Treatment policy strategy
The occurrence of the intercurrent event is considered irrelevant in defining the treatment effect of interest: the value for the variable of interest is used regardless of whether or not the intercurrent event occurs. For example, when specifying how to address use of additional medication as an intercurrent event, the values of the variable of interest are used whether or not the patient takes additional medication.
If applied in relation to whether or not a patient continues treatment, and whether or not a patient experiences changes in other treatments (e.g. background or concomitant treatments), the intercurrent event is considered to be part of the treatments being compared. In that case, this reflects the comparison described in the ICH E9 Glossary (under ITT Principle) as the effect of a treatment policy.

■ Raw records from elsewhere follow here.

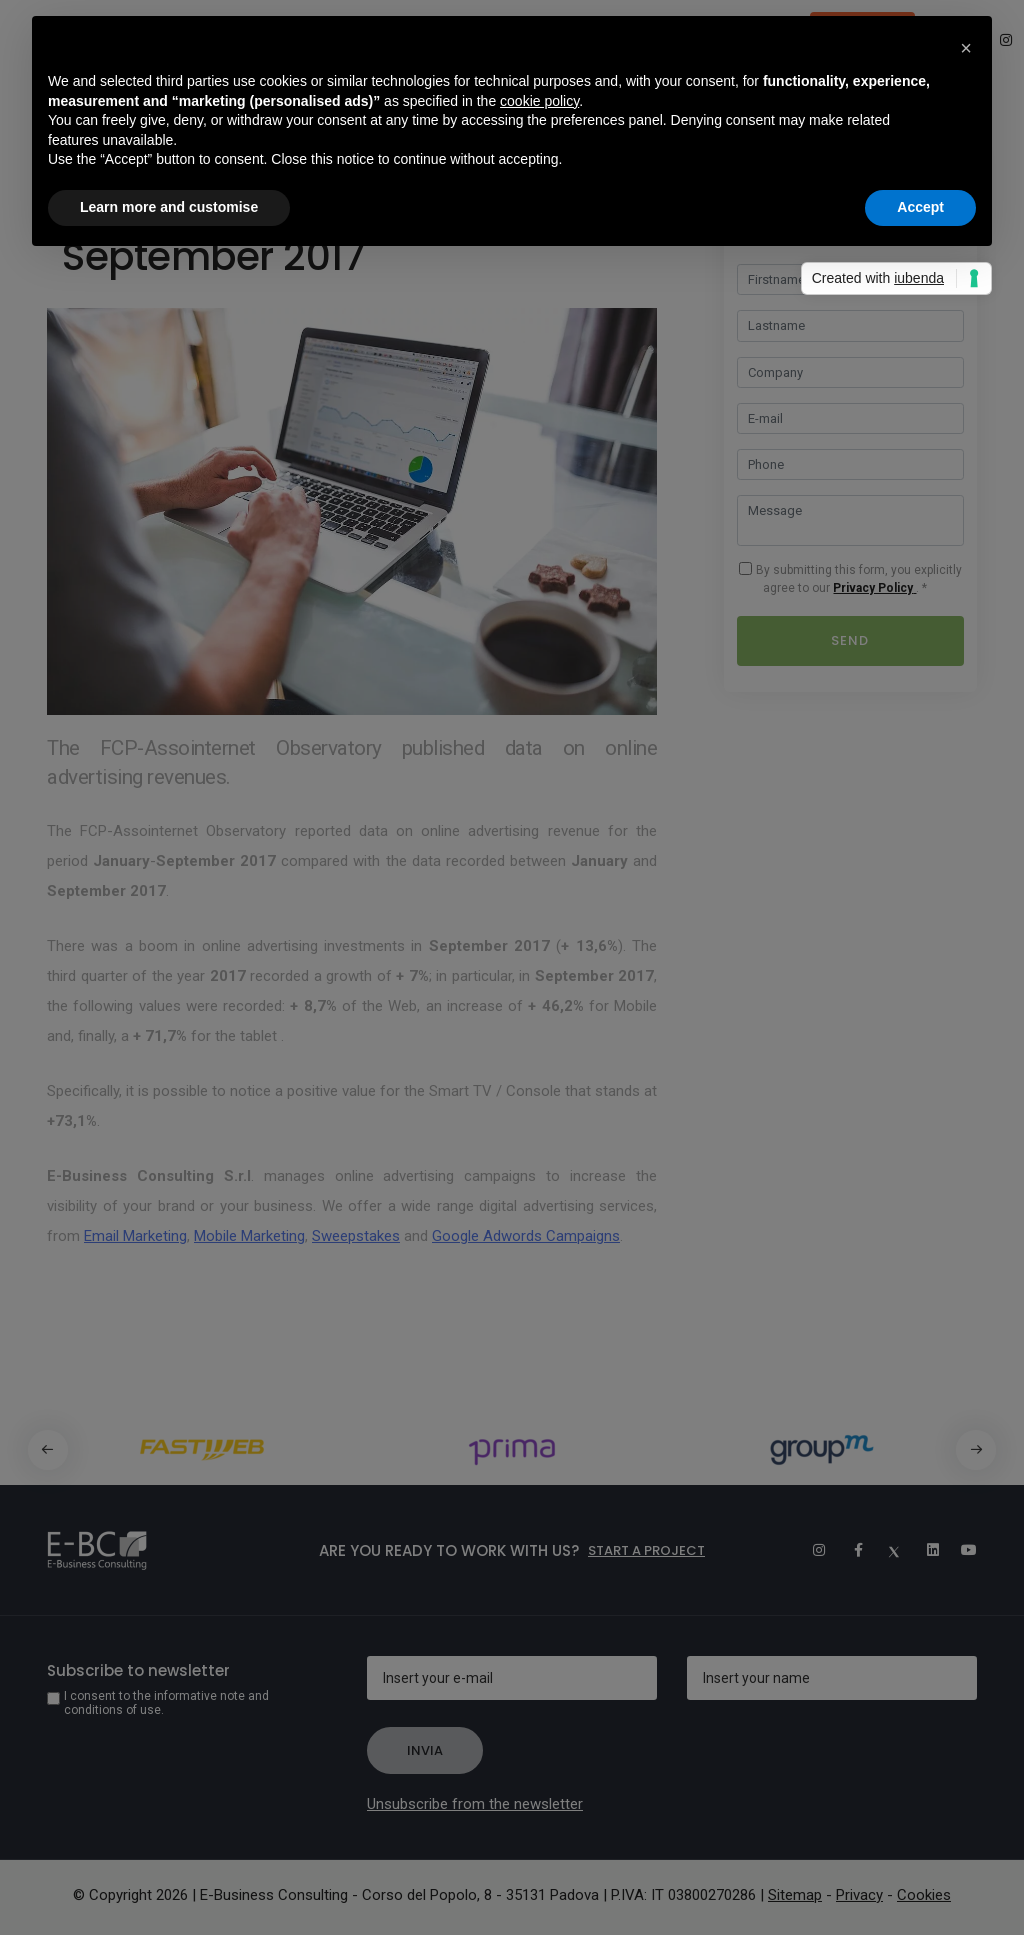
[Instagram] (810, 1550)
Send (850, 640)
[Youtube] (962, 1550)
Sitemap (795, 1895)
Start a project (646, 1550)
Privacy (859, 1895)
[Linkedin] (924, 1550)
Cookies (924, 1895)
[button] (977, 1450)
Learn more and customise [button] (169, 207)
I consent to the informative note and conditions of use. (166, 1703)
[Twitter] (886, 1550)
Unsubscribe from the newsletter (475, 1804)
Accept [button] (920, 207)
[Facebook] (848, 1550)
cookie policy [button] (539, 101)
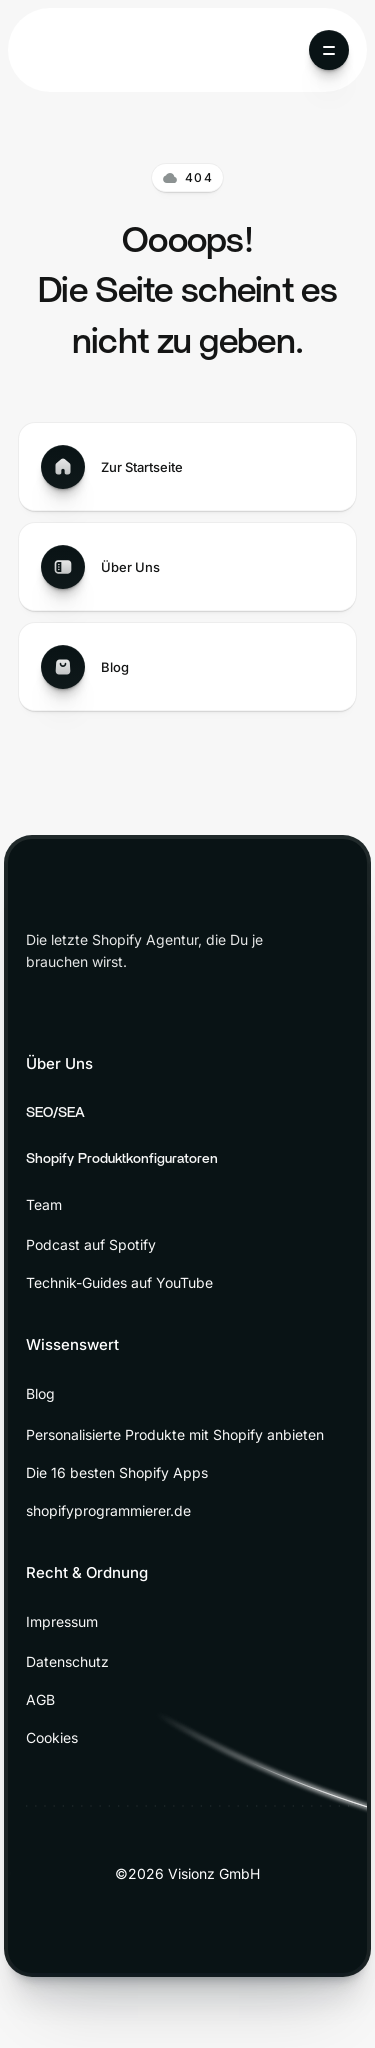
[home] (78, 50)
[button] (329, 50)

The intention-to-treat and treatment policy estimand are two different names with the same meaning. If we have to differentiate them, we can say that the intention-to-treatment principle is more focused on which subjects should be included in the analyses while the treatment policy estimand is more focused on which data points should be included in the analyses. If a randomized subject has an intercurrent event (for example, discontinued the study treatment), the subject is still included in the intention-to-treatment population for analysis, but will the measures after the subject's discontinuation of the study treatment be included in the analyses? With the treatment policy estimand, these measures after the subject's discontinuation of the study treatment will need to be included in the analyses. 

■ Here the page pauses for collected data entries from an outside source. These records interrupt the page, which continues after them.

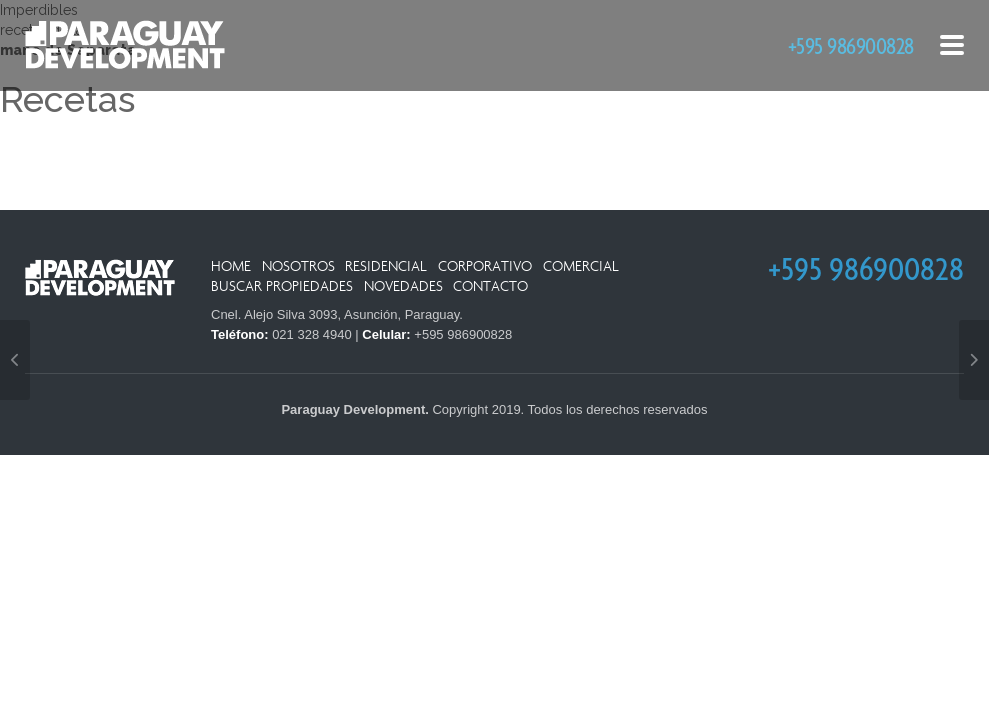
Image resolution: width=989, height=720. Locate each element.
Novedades (403, 286)
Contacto (490, 286)
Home (231, 266)
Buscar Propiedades (282, 286)
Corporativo (485, 266)
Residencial (386, 266)
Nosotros (298, 266)
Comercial (581, 266)
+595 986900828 (851, 45)
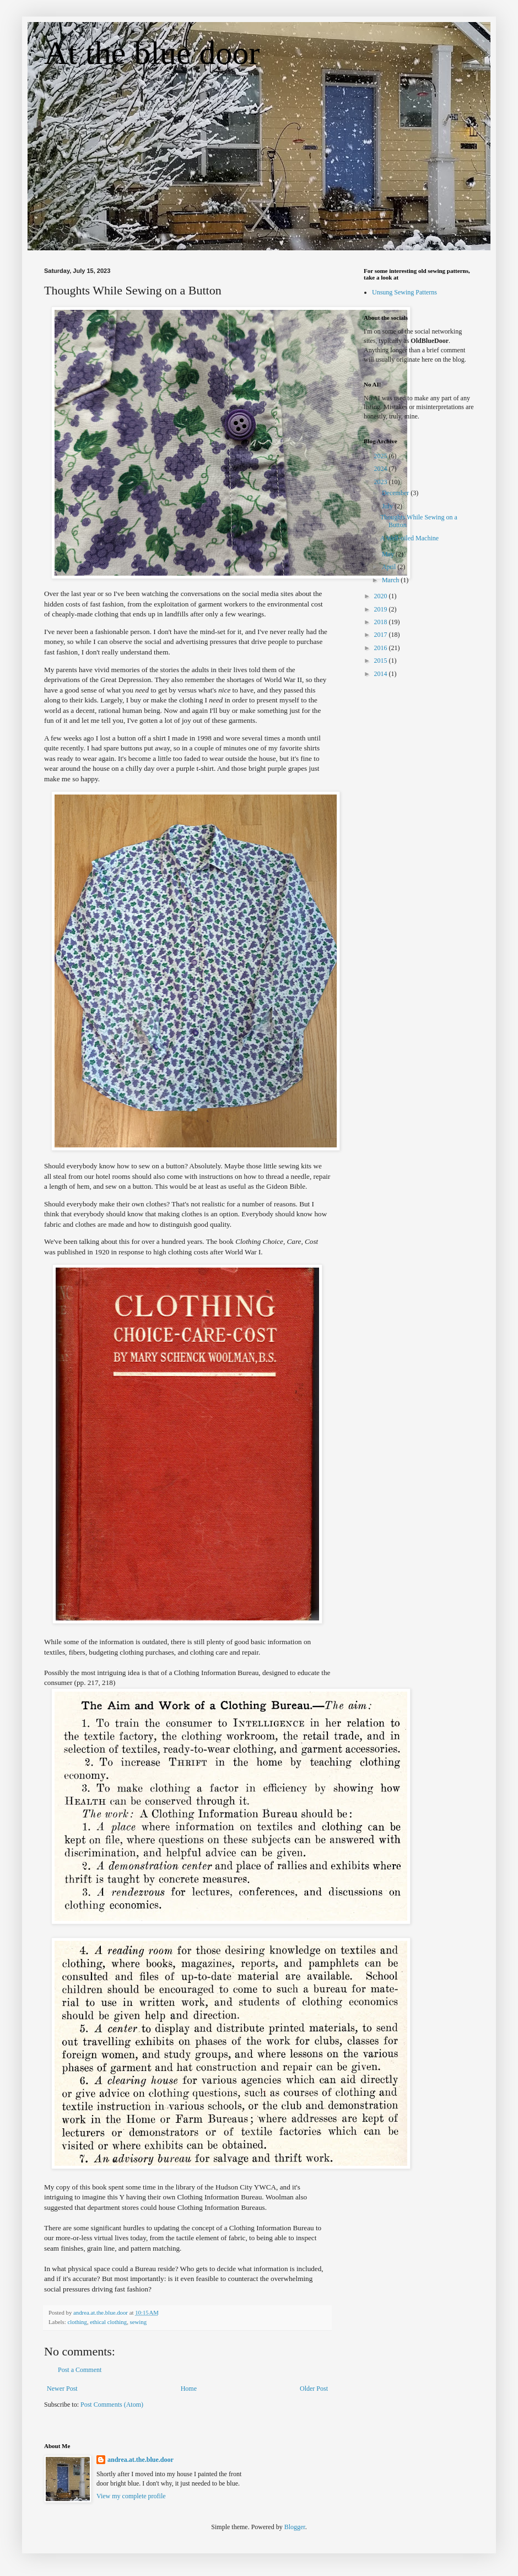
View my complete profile (131, 2496)
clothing (77, 2322)
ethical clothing (108, 2322)
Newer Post (62, 2388)
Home (189, 2388)
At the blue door (152, 53)
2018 (381, 622)
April (389, 567)
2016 (381, 648)
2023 (381, 482)
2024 (381, 469)
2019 (381, 609)
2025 (381, 456)
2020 (381, 596)
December (396, 493)
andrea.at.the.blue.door (140, 2460)
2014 (381, 674)
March (391, 580)
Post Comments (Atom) (111, 2404)
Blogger (294, 2527)
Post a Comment (79, 2370)
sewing (138, 2322)
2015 (381, 660)
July (388, 506)
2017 (381, 634)
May (389, 554)
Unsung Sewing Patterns (404, 292)
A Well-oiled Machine (409, 538)
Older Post (314, 2388)
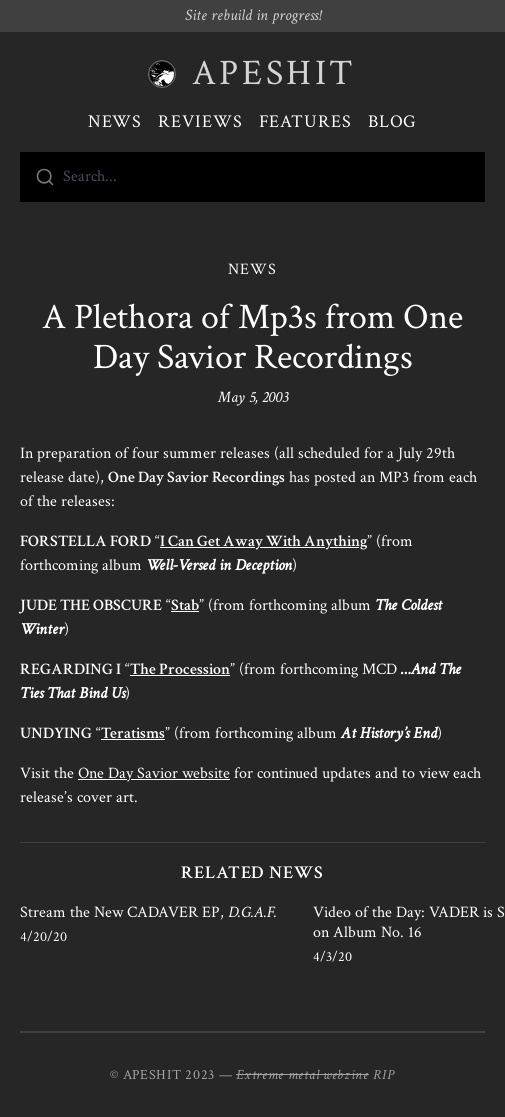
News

Here is a thread discussing the difference between the Intention-to-treat principle and the treatment policy estimand in resident360.nejm.com



We have started to see that the ICH E9 addendum and the concept of estimands are gradually adopted, especially in EU countries. The adoption of the ICH E9 in the US is much slower than in EU countries. The concept of estimands and intercurrent events is still considered as the words invented by statisticians. It will take a while for non-statisticians to understand the concept and to accept these new terms. A presentation "Regulator’s experience with estimands" by Andreas Brandt from EMA summarized the challenges for the adoption and implementation of the ICH E9 Addendum. We will anticipate the difficulties ahead for non-statisticians and clinicians to accept the concept of estimand and intercurrent events. This is reflected in a paper by Min & Bain "Estimands in diabetes clinical trials"

During 2019 several type 2 diabetes trials results using the term estimand were published. This word will be unfamiliar to many clinicians (and to spellcheck) but given that regulatory bodies have endorsed its use, this word is likely to become a staple of medical jargon in the future.

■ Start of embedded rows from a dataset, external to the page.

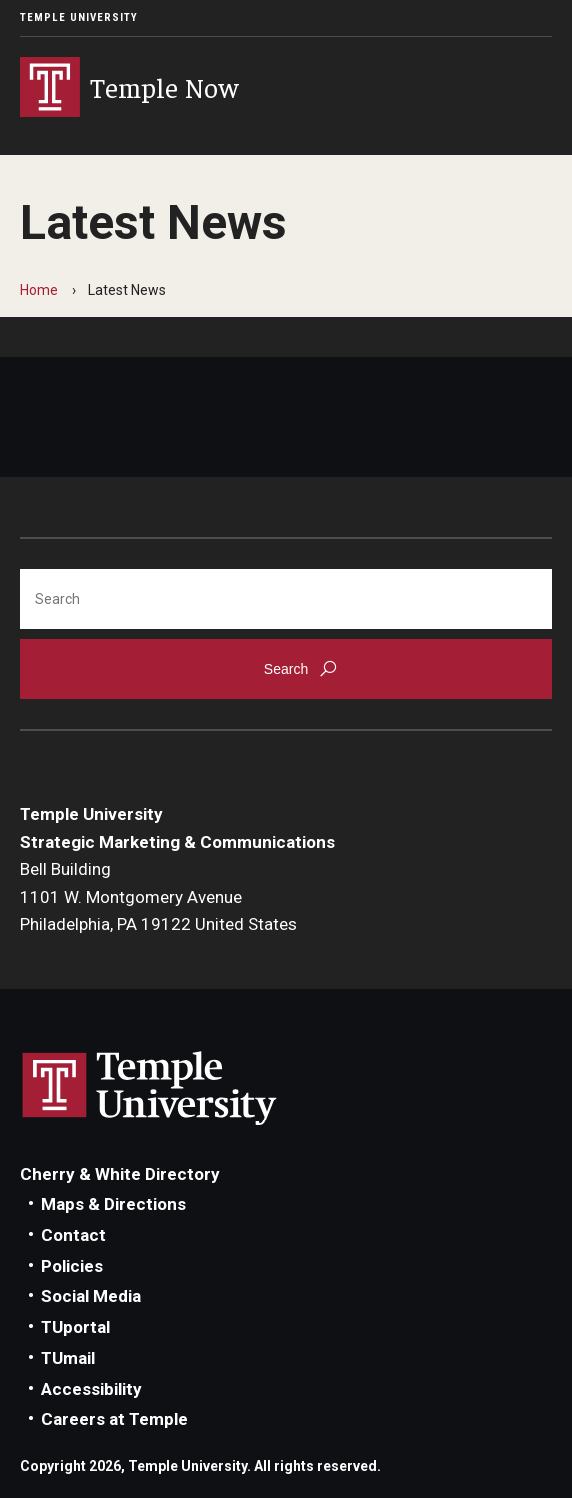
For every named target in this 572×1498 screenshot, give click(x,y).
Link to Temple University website (150, 1089)
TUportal (75, 1327)
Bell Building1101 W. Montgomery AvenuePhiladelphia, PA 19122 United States (158, 896)
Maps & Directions (113, 1204)
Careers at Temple (114, 1419)
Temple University (79, 17)
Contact (73, 1235)
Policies (72, 1266)
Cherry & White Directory (120, 1174)
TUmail (68, 1358)
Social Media (91, 1296)
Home (39, 290)
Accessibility (91, 1389)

ICH E9 Addendum described five different strategies for handling the intercurrent events: treatment policy strategy, hypothetical strategy, composite variable strategy, while on treatment strategy, and principle stratum strategy. However, in practice, the treatment policy estimand is used the vast majority of the studies where the estimand concept is mentioned. There are a few studies using the principle stratum strategy. The other three strategies (hypothetical strategy, composite variable strategy, while on treatment strategy) are rarely used in practice perhaps because they are relatively new, are uncertain with the regulatory acceptance, and because there is no available method to estimate the treatment difference for some estimands.  

If the vast majority of the estimand application is treatment policy strategy which is almost identical to the traditional intention-to-treat principle, we will question if it is worth revamping the entire ICH E9 to come up with an addendum for estimand and intercurrent event concept.